(Data shown Opens)
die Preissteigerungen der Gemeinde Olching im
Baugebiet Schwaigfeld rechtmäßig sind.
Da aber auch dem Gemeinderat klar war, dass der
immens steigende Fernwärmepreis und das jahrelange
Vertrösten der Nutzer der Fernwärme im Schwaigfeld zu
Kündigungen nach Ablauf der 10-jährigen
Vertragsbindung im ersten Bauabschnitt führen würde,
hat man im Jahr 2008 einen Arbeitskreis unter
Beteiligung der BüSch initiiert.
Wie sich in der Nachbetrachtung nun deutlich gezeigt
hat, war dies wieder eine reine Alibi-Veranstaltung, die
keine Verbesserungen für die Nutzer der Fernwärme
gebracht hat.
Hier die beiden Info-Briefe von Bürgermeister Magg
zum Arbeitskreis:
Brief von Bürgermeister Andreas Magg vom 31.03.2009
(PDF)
(Data shown Closes)
Work task =
The entries above must be retyped exactly, down to the last character.

Answer space =
die Preissteigerungen der Gemeinde Olching im
Baugebiet Schwaigfeld rechtmäßig sind.
Da aber auch dem Gemeinderat klar war, dass der
immens steigende Fernwärmepreis und das jahrelange
Vertrösten der Nutzer der Fernwärme im Schwaigfeld zu
Kündigungen nach Ablauf der 10-jährigen
Vertragsbindung im ersten Bauabschnitt führen würde,
hat man im Jahr 2008 einen Arbeitskreis unter
Beteiligung der BüSch initiiert.
Wie sich in der Nachbetrachtung nun deutlich gezeigt
hat, war dies wieder eine reine Alibi-Veranstaltung, die
keine Verbesserungen für die Nutzer der Fernwärme
gebracht hat.
Hier die beiden Info-Briefe von Bürgermeister Magg
zum Arbeitskreis:
Brief von Bürgermeister Andreas Magg vom 31.03.2009
(PDF)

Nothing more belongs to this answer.